It’s a great thing when something pops out unexpectedly from a plot. And even more so when it shows how data can help show the value of the less expected gems among players.
Here we have a plot of PL goalscorers that shows expected goals totals and volume of shots.
What struck me was how well grouped along the average line the highest scorers are. That was a benefit of colour coding for goals scored.
The question is begged, is that an accident?
I don’t think so. It’s because the most successful goalscorers don’t fire off shots wildly, but shoot from good locations.
Most of the PL’s top scorers are in the top right of the chart.

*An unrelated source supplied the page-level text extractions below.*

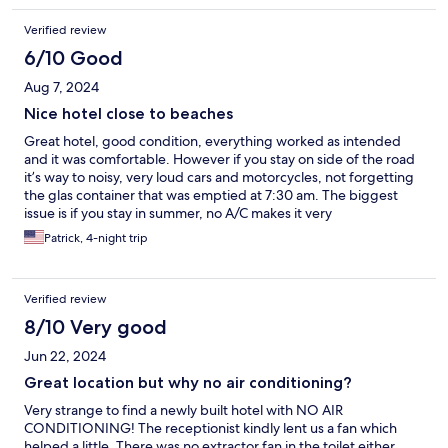
Verified review
6/10 Good
Aug 7, 2024
Nice hotel close to beaches
Great hotel, good condition, everything worked as intended
and it was comfortable. However if you stay on side of the road
it’s way to noisy, very loud cars and motorcycles, not forgetting
the glas container that was emptied at 7:30 am. The biggest
issue is if you stay in summer, no A/C makes it very
uncomfortable, the heat is way too much to handle. The staff
Patrick, 4-night trip
helped us, did what they could to assist so a big compliment
here, they managed to get us a better room. Still, when
temperatures go up I wouldn’t make this my favorite
Verified review
destination, it’s beautiful though.
8/10 Very good
Jun 22, 2024
Great location but why no air conditioning?
Very strange to find a newly built hotel with NO AIR
CONDITIONING! The receptionist kindly lent us a fan which
helped a little. There was no extractor fan in the toilet either,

That’s where you end up if you get lots of shots off and rack up a decent xG total.
Now, digging deeper into that top right quadrant you could be like Mohamed Salah, who has had the most shots in the league, but for whom the xG-per-shot ratio comes out as less than optimally efficient. You’d guess he’s been shooting from some low-xG locations.
The opposite is true for, eg Chris Woods, who tends to bang in headers from about 3 yards out. So, he gets a lowish shot count (playing for Burnley explains that) but high xG.
So, the guys with the red points strung out along the average line — Vardy, Aguero, Ings, Aubameyang, Abraham — are the ones that have struck a good balance between volume of shots and xG totals. They’re the ones getting into good positions to score, regularly shooting, and scoring.
Among them, Danny Ings is well worth taking note of as the only player from outside the top four (13th at the time of writing).
Playing for a club that’s struggled for big chunks of the season, and that has often meant struggling to get into goalscoring positions as a team, he has done remarkably well. It speaks volumes about his ability to fight for good goalscoring positions in quite adverse situations.